THE RESULTS of a significant auction of seabed leases for offshore wind farms in Scottish waters – including to the east of Shetland – are set to be released on Monday (17 January).
A number of energy companies submitted bids for 15 areas which were designated by the Scottish Government as potential offshore wind sites.
It is part of the ScotWind leasing process, which has been organised by Crown Estate Scotland.
A total of 74 applications were received for the 15 sites.
Documents previously released showed that the area east of Shetland, which covers 751 square kilometres, could offer a realistic maximum output of 2GW.
In comparison the total capacity of the 103-turbine Viking Energy wind farm currently being constructed in Shetland is less than a quarter of 2GW.
The expectation is that as much as 10GW of new offshore wind capacity will be built over the next decade as a result of ScotWind.

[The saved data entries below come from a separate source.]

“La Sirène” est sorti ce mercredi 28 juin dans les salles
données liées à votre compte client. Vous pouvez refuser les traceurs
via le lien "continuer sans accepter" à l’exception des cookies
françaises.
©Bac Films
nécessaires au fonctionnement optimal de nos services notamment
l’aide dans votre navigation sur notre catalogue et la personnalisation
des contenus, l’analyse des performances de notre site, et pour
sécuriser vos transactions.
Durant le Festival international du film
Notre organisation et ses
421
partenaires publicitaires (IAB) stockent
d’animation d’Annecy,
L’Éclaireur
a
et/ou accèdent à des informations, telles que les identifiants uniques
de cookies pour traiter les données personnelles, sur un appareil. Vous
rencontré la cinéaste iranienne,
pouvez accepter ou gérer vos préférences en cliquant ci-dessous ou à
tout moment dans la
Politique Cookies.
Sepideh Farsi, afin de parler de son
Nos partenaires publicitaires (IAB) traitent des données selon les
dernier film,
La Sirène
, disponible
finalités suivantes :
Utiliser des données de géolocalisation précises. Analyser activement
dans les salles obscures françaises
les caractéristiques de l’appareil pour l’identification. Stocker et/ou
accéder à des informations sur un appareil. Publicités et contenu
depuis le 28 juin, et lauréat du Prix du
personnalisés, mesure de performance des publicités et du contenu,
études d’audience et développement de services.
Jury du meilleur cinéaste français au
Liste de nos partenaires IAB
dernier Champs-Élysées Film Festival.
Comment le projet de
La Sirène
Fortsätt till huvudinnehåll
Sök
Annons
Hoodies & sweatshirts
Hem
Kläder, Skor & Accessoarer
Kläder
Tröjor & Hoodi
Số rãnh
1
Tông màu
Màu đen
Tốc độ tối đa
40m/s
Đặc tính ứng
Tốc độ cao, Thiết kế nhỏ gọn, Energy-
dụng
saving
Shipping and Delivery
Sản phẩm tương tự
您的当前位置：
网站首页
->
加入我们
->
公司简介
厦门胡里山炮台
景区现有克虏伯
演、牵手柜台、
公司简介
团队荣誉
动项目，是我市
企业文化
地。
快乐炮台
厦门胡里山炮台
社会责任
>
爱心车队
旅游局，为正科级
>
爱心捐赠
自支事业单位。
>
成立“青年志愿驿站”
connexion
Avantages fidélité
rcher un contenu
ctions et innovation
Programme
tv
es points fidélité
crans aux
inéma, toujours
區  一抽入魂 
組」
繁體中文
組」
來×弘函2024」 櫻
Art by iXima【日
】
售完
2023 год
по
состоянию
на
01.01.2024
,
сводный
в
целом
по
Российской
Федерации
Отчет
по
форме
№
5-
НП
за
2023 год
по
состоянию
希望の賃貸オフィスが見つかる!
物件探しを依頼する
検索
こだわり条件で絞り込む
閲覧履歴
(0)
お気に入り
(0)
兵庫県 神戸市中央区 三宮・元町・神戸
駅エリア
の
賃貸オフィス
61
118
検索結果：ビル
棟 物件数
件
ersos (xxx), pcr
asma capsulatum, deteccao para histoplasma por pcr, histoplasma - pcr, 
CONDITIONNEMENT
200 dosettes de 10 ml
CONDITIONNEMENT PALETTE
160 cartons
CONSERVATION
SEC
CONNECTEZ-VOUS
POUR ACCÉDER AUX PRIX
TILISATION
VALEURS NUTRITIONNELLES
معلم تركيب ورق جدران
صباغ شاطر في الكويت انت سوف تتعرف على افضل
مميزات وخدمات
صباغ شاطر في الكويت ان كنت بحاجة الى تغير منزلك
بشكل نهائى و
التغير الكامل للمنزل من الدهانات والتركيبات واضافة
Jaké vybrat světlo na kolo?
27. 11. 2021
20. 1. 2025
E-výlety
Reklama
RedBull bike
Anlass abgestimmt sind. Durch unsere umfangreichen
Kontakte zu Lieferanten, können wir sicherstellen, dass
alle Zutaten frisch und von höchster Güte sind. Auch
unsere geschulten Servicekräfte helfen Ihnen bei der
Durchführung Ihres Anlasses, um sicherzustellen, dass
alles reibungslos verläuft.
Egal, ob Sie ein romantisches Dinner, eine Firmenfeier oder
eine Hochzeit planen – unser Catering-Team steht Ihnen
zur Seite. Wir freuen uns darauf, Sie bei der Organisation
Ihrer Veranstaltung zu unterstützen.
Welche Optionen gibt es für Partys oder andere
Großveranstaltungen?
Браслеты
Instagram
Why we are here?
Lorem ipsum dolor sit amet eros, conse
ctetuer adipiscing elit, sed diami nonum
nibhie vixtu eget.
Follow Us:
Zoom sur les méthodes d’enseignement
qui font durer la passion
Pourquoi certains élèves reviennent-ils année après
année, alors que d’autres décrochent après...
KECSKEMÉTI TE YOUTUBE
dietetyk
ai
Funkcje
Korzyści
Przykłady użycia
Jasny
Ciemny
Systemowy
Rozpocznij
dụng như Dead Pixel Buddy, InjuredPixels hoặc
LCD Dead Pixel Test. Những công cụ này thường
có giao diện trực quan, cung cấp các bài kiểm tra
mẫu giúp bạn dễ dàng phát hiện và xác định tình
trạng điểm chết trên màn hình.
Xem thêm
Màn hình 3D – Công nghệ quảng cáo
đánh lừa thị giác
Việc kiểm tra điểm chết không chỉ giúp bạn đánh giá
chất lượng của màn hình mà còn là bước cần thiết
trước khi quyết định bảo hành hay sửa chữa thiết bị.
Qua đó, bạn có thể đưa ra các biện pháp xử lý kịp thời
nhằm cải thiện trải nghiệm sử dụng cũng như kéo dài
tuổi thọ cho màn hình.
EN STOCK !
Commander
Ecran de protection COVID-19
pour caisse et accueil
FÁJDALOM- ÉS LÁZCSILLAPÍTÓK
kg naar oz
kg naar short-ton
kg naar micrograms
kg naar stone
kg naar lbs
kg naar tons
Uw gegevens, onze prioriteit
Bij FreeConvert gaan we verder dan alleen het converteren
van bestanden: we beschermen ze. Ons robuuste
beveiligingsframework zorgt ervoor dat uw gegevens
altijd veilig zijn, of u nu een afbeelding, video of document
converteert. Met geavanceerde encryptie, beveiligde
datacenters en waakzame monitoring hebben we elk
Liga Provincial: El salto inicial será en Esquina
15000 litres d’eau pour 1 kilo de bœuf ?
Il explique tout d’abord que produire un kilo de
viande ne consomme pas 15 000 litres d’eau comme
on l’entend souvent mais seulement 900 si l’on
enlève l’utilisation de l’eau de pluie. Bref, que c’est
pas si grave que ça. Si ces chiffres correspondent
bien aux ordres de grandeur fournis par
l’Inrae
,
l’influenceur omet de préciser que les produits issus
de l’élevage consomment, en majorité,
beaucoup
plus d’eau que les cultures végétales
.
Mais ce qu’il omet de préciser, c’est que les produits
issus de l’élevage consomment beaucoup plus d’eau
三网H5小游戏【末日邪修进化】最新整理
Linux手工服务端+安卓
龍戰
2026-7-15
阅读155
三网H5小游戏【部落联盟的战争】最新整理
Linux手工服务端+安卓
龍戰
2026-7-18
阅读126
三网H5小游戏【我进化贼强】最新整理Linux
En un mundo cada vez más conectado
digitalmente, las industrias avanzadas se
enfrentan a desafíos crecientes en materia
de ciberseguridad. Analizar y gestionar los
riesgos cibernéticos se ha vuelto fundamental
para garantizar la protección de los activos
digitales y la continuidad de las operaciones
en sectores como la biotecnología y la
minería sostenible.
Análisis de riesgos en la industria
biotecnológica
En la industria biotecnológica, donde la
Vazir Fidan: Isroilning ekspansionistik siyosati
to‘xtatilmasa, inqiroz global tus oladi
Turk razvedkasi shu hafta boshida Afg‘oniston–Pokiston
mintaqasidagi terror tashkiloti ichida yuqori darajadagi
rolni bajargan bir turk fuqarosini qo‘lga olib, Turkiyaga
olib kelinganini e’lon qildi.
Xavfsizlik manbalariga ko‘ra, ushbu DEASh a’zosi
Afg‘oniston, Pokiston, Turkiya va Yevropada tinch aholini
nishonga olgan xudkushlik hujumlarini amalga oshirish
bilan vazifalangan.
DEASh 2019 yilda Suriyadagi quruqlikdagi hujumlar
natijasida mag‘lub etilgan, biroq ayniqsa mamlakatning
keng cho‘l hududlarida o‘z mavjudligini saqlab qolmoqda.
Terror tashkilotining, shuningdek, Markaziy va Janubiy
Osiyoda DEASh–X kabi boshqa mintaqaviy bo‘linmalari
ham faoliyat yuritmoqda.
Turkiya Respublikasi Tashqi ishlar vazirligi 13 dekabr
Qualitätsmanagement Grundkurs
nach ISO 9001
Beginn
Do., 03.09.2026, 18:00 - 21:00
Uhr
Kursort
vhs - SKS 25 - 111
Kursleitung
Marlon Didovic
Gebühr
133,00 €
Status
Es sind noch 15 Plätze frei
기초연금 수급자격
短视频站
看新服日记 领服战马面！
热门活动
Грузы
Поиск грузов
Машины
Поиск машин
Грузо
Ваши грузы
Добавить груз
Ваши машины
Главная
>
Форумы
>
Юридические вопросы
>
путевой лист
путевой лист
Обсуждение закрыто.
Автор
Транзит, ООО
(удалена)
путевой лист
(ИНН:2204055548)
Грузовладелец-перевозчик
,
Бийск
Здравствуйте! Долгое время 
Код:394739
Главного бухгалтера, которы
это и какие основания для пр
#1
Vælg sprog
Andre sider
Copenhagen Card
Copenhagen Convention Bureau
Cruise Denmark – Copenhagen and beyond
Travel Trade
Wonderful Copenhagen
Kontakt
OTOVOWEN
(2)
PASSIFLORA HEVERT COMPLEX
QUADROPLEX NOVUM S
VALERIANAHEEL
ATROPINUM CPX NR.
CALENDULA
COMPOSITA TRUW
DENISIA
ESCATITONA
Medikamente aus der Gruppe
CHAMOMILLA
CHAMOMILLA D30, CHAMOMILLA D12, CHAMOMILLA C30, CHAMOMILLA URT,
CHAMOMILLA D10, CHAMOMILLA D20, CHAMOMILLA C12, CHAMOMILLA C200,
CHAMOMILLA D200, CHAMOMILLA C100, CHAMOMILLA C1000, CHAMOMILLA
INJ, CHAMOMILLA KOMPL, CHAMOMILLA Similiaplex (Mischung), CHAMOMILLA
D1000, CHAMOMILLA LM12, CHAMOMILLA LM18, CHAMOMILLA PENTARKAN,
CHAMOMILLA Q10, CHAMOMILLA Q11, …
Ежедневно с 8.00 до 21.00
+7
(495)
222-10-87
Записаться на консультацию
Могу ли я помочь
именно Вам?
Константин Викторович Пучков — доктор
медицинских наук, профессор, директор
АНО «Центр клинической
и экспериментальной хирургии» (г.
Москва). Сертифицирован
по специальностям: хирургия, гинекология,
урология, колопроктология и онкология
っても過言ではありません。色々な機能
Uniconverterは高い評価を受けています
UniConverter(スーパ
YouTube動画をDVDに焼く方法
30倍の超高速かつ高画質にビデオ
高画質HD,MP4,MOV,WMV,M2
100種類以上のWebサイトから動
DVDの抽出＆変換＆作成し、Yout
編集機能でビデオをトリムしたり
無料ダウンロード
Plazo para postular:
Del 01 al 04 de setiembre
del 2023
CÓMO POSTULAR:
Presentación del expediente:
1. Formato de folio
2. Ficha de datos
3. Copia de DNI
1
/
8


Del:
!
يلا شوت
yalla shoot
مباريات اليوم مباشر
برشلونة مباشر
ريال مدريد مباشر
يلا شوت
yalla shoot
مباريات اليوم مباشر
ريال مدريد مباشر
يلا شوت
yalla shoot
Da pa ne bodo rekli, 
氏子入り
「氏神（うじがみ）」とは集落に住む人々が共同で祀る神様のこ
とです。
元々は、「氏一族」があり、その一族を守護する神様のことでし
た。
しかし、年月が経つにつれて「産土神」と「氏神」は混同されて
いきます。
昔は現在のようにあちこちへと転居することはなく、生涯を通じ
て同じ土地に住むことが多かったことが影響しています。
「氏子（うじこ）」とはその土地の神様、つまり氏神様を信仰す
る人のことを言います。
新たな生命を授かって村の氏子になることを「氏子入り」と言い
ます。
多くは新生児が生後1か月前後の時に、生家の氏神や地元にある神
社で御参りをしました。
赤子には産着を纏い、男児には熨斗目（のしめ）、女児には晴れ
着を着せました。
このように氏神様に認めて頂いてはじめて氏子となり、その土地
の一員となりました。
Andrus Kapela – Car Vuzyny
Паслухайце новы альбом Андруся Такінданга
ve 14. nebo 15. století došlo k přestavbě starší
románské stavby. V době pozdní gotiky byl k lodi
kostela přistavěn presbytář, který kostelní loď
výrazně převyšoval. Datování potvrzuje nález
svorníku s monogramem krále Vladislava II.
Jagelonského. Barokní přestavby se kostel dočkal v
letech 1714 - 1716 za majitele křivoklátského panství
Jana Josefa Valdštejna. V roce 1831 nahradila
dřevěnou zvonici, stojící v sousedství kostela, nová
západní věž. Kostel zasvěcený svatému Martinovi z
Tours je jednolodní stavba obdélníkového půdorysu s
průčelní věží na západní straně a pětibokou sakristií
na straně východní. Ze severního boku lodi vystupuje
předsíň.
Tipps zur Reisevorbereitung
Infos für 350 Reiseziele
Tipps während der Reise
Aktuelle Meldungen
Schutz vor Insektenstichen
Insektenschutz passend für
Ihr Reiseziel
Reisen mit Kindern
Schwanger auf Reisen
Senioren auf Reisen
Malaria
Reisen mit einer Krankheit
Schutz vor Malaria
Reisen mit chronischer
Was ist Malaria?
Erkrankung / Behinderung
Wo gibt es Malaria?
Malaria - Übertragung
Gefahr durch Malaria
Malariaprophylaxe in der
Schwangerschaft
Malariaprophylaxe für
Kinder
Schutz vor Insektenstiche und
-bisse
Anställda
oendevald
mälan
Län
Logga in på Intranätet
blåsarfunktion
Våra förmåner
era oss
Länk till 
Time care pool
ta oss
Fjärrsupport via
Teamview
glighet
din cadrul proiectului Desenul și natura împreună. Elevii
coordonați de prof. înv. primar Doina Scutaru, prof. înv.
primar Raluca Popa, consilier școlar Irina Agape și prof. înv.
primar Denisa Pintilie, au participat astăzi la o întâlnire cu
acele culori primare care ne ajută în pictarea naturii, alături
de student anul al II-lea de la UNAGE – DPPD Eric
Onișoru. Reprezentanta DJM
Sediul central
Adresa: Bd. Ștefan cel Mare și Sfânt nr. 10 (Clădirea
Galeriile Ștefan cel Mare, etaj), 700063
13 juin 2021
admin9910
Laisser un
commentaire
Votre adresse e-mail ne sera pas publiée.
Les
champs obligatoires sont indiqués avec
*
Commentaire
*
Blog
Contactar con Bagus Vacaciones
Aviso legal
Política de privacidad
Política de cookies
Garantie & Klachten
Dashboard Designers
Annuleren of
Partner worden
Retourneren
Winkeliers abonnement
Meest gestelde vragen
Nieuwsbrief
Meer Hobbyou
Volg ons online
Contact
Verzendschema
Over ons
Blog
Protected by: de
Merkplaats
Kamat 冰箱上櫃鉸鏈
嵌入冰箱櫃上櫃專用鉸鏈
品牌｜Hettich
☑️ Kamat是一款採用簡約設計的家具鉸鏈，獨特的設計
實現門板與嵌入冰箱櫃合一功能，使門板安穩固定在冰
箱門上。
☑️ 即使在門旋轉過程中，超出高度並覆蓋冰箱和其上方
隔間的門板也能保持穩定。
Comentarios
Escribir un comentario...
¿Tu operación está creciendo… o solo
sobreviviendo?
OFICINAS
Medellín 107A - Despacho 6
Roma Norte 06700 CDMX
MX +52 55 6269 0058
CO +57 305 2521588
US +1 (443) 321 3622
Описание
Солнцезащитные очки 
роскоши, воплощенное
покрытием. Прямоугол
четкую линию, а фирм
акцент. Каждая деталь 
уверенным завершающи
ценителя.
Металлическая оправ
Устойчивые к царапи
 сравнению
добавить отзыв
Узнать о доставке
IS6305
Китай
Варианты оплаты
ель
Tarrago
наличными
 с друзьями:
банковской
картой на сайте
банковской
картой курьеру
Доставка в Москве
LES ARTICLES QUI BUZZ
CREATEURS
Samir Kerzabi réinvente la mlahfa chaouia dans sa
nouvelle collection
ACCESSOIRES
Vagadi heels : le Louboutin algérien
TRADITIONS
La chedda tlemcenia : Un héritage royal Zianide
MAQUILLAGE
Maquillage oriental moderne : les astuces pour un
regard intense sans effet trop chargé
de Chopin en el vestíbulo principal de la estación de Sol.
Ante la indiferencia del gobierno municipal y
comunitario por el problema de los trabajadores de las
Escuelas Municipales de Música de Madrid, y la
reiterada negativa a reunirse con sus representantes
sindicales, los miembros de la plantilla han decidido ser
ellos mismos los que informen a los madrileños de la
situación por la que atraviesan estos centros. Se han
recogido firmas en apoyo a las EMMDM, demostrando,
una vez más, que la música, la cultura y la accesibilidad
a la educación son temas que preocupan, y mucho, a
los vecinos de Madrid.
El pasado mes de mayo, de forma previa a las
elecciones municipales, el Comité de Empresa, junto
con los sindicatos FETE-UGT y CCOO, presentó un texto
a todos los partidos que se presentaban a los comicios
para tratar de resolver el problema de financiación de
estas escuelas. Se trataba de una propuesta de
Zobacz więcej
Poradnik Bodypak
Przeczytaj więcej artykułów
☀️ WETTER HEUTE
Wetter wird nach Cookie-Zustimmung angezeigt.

Crown Estate Scotland said it would grant full seabed leases only once developers have all the necessary consents and planning permissions from the Scottish Government and other bodies.
A host of large energy companies have thrown their hat into the ring when it comes to the Scottish leasing auction, including Total, BP and Shell/Scottish Power.
With developers set to pay fees to Crown Estate Scotland for rights, it could be a big earner for the Scottish Government.
The profits are set to be returned for public spending to drive the green recovery and other Scottish Government priorities.
The site earmarked to the east of Shetland – dubbed NE1 – is separate to proposals from developers Cerulean Winds and Aker Solutions for large offshore wind farms around the isles, which both intend to support hydrogen production.
Concerns, however, have been raised about the potential impact any offshore wind sites could have on fishing around Shetland.